--- SUPPLIED INFORMATION Enclosed Below ---

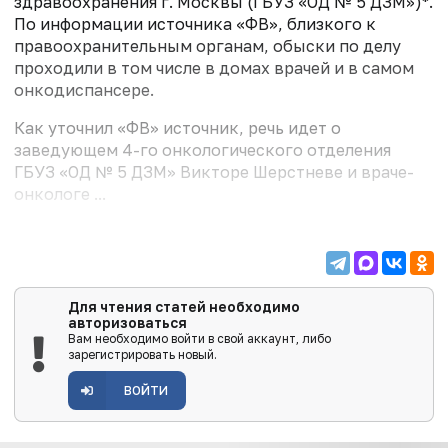
здравоохранения г. Москвы (ГБУЗ «ОД № 5 ДЗМ»)*.
По информации источника «ФВ», близкого к
правоохранительным органам, обыски по делу
проходили в том числе в домах врачей и в самом
онкодиспансере.
Как уточнил «ФВ» источник, речь идет о
заведующем 4-го онкологического отделения
ГБУЗ «ОД № 5 ДЗМ» Викторе Шерстневе и враче-
онкологе ...
Для чтения статей необходимо
авторизоваться
Вам необходимо войти в свой аккаунт, либо
зарегистрировать новый.
ВОЙТИ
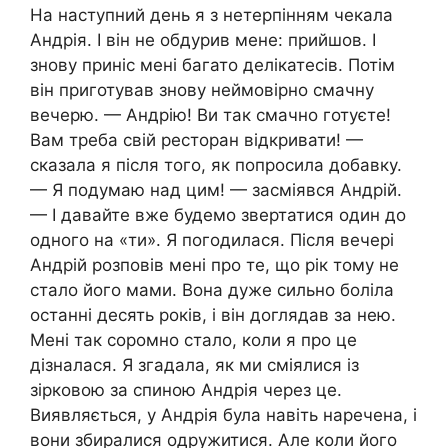
На наступний день я з нетерпінням чекала
Андрія. І він не обдурив мене: прийшов. І
знову приніс мені багато делікатесів. Потім
він приготував знову неймовірно смачну
вечерю. — Андрію! Ви так смачно готуєте!
Вам треба свій ресторан відкривати! —
сказала я після того, як попросила добавку.
— Я подумаю над цим! — засміявся Андрій.
— І давайте вже будемо звертатися один до
одного на «ти». Я погодилася. Після вечері
Андрій розповів мені про те, що рік тому не
стало його мами. Вона дуже сильно боліла
останні десять років, і він доглядав за нею.
Мені так соромно стало, коли я про це
дізналася. Я згадала, як ми сміялися із
зірковою за спиною Андрія через це.
Виявляється, у Андрія була навіть наречена, і
вони збиралися одружитися. Але коли його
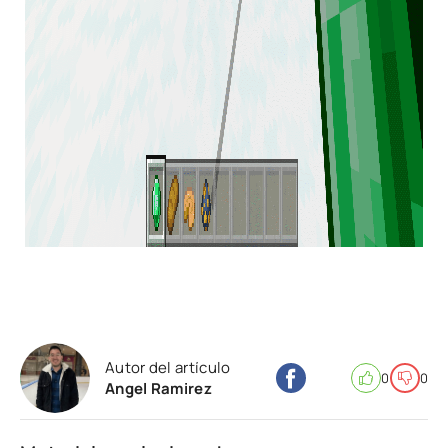
Autor del artículo
0
0
Angel Ramirez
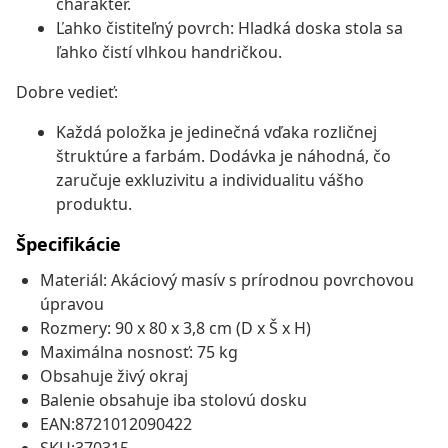
charakter.
Ľahko čistiteľný povrch: Hladká doska stola sa
ľahko čistí vlhkou handričkou.
Dobre vedieť:
Každá položka je jedinečná vďaka rozličnej
štruktúre a farbám. Dodávka je náhodná, čo
zaručuje exkluzivitu a individualitu vášho
produktu.
Špecifikácie
Materiál: Akáciový masív s prírodnou povrchovou
úpravou
Rozmery: 90 x 80 x 3,8 cm (D x Š x H)
Maximálna nosnosť: 75 kg
Obsahuje živý okraj
Balenie obsahuje iba stolovú dosku
EAN:8721012090422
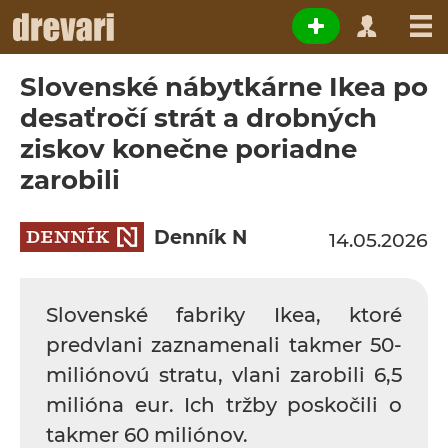
Slovenské nábytkárne Ikea po
desaťročí strát a drobných
ziskov konečne poriadne
zarobili
Denník N
14.05.2026
Slovenské fabriky Ikea, ktoré
predvlani zaznamenali takmer 50-
miliónovú stratu, vlani zarobili 6,5
milióna eur. Ich tržby poskočili o
takmer 60 miliónov.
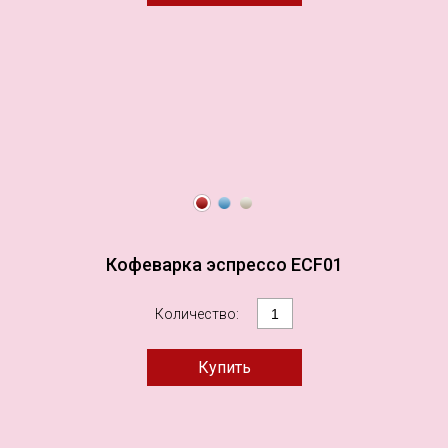
Кофеварка эспрессо ECF01
Количество:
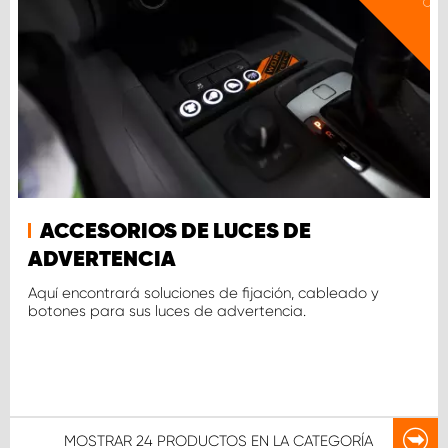
ACCESORIOS DE LUCES DE
ADVERTENCIA
Aquí encontrará soluciones de fijación, cableado y
botones para sus luces de advertencia.
MOSTRAR
24 PRODUCTOS
EN LA CATEGORÍA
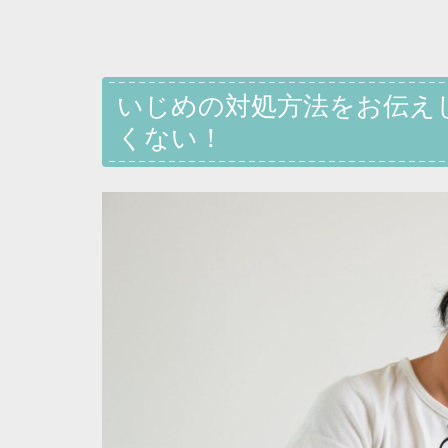
いじめの対処方法をお伝え
くない！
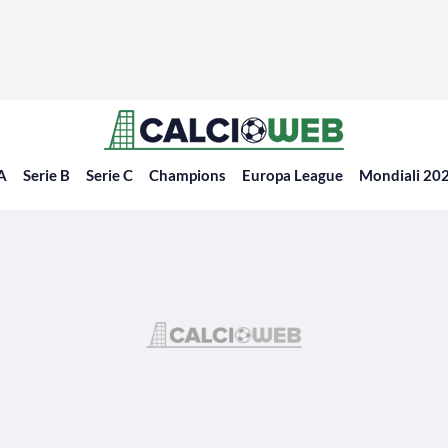
 A
Serie B
Serie C
Champions
Europa League
Mondiali 20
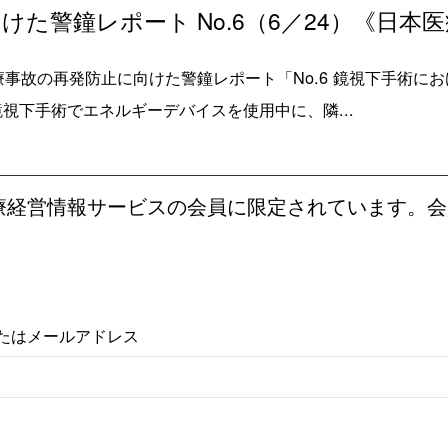
た警鐘レポート No.6（6／24）《日本
療事故の再発防止に向けた警鐘レポート「No.6 鏡視下手術に
視下手術でエネルギーデバイスを使用中に、隣...
療経営情報サービスの会員に限定されています。会
たはメールアドレス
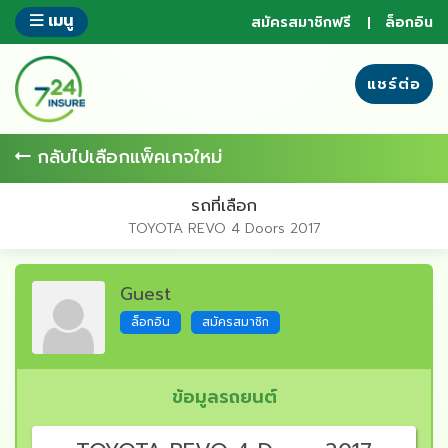
ข้าม
เมนู
สมัครสมาชิกฟรี
ล็อกอิน
ไป
ยัง
ส่วน
แชร์ต่อ
ของ
ข้อมูล
กลับไปเลือกแพ็คเกจใหม่
รถที่เลือก
TOYOTA REVO 4 Doors 2017
Guest
ล็อกอิน
สมัครสมาชิก
ข้อมูลรถยนต์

--- End of Enclosed SUPPLIED INFORMATION ---

THE TASK: Copy every line from the entries that contains the word "Андрія".

ANSWER TO THIS PROBLEM:
Андрія. І він не обдурив мене: прийшов. І
зірковою за спиною Андрія через це.
Виявляється, у Андрія була навіть наречена, і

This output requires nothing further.